Across the railway line and to the south-east of the town is the remarkable Stick Shed which was built in 1941 from over 540 unmilled mountain ash tree trunks. It has become a tourist attraction as it is 270 metres long, 60 metres wide and 19 metres high. It was built to store grain during World War II. For more detailed information check out https://www.thestickshed.com.au.
Lizards on the Strip
Around the town are a number of huge lizards (they refer to the Aboriginal meaning of the town's name) covered with ceramic tiles. They were part of a project instituted by the students of Our Lady Help of Christians School. The work was supervised by artist Steve Monk who designed, carved and built the lizards.
Other Attractions in the Area
Barrabool Forest Reserve
Located 7km south of Murtoa on the road to Stawell, Barrabool Forest Reserve not only has fine displays of wildflowers in the spring but if you look carefully you will notice a number of trees where, in the nineteenth century, the Jaadwa cut the bark. See http://www.murtoa.net/tourism for a good photographic example.
* Prior to European settlement First Nation people from the Jaadwa language group lived and moved through the area.
* The first European to explore the area was Major Thomas Mitchell who travelled through the district in 1836. It was largely as a result of Mitchell's eulogy to the richness of the land that squatters took up runs in the early 1840s.
* In 1844 two squatters named McPherson and Taylor established the 'Ashens' and 'Longerenong' runs which spread across over 200,000 acres (80,937ha).
* in 1862 Longerenong was purchased by Irish-born politician and pastoralist Sir Samuel Wilson, known as Bullocky Sam, who developed an elaborate scheme of dams and channels to water the land. His two-storey 1862 homestead west of the town, Longerenong Homestead, has been described as 'the finest Gothic villa in western Victoria'. It is a private residence but can be seen from Burnt Clay Road. Over the next decade his holding increased in both Victoria and NSW and by 1879 it was estimated that he owned 600,000 sheep - more than any other man in the world. He eventually owned all of the land around Lake Marma.
* The Land Act of 1869 saw much of the land around Murtoa broken up into 320 acre (130ha) blocks and this resulted in an important migration of German dry-climate wheat farmers from the Mount Gambier area of South Australia. The first party of four German farmers arrived in the district in 1871 and returned to settle permanently the following year.
* Samuel Wilson did not want a town in the area and he managed to have it delayed until around 1873 when Murtoa, known at the time as Marma Gully, was officially surveyed. Through the 1870s a number of community buildings were constructed. In 1873 a building made from mud and reeds from Lake Marma was used as both a Lutheran church and a school. By 1875 it was taken over by the Victorian Board of Education.

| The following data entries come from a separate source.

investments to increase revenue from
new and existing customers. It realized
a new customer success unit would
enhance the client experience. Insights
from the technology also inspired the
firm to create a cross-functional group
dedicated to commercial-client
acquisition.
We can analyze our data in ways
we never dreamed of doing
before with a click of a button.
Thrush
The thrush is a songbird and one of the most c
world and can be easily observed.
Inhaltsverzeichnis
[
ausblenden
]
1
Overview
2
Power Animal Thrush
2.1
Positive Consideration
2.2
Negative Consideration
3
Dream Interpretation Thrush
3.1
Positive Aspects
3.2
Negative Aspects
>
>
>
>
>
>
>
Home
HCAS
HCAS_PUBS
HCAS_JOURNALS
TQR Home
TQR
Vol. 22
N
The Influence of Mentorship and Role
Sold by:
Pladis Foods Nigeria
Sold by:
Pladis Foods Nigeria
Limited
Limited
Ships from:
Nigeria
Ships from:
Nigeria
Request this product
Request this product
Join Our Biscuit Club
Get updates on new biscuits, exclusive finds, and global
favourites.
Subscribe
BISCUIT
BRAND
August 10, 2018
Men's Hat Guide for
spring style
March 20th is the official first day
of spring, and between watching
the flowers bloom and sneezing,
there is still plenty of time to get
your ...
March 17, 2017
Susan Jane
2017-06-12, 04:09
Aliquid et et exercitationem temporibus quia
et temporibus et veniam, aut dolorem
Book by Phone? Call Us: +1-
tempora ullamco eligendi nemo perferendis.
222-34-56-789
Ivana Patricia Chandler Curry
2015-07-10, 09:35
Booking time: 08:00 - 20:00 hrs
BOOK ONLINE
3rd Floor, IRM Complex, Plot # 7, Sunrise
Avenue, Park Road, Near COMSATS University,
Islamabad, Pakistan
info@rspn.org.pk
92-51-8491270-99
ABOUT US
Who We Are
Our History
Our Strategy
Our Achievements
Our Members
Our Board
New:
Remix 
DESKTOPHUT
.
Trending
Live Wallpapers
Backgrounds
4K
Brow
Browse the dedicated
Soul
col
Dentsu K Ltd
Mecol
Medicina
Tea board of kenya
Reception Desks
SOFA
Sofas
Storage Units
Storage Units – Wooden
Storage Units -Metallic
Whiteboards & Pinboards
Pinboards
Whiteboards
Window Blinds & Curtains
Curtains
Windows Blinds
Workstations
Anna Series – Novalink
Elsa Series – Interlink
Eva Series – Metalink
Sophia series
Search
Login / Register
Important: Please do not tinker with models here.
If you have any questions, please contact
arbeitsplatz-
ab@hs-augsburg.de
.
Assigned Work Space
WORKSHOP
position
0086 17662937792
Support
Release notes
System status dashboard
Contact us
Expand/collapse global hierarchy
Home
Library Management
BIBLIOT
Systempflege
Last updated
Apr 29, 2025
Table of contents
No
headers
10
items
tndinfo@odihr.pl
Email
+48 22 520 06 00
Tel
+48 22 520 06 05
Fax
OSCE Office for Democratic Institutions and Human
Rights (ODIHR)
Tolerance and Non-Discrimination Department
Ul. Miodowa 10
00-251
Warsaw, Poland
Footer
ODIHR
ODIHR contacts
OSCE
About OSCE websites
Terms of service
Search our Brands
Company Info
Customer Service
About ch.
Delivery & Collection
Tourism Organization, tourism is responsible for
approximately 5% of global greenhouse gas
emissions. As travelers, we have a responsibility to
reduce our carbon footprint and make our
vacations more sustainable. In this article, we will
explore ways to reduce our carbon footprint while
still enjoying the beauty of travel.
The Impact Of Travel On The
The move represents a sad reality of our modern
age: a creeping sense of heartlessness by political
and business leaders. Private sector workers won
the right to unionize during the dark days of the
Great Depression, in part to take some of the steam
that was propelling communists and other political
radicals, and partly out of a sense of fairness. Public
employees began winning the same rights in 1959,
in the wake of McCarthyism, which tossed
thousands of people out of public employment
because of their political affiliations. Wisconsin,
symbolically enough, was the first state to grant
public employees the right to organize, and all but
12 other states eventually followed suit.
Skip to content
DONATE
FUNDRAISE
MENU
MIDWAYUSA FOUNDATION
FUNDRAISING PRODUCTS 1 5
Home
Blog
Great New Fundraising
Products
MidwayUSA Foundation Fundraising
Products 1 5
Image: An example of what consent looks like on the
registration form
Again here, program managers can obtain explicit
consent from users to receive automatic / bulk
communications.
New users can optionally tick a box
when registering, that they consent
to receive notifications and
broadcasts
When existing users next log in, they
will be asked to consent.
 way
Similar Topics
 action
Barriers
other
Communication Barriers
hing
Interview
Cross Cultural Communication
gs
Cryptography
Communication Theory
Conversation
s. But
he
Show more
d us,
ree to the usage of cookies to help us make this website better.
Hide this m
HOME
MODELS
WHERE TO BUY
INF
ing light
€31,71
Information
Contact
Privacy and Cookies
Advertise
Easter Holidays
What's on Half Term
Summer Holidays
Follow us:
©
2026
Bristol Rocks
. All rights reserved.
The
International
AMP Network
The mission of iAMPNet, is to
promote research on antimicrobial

Two years later it was replaced by a proper school.
* The local post office opened in 1874. In 1876 a flour mill was established and in 1877 the police arrived and the Lutherans built St John's church. The railway reached the town in 1879 and it became the primary Wimmera railhead for wheat.
* Between 1909-1939 the town had its own freezing works where lamb was processed for export to London.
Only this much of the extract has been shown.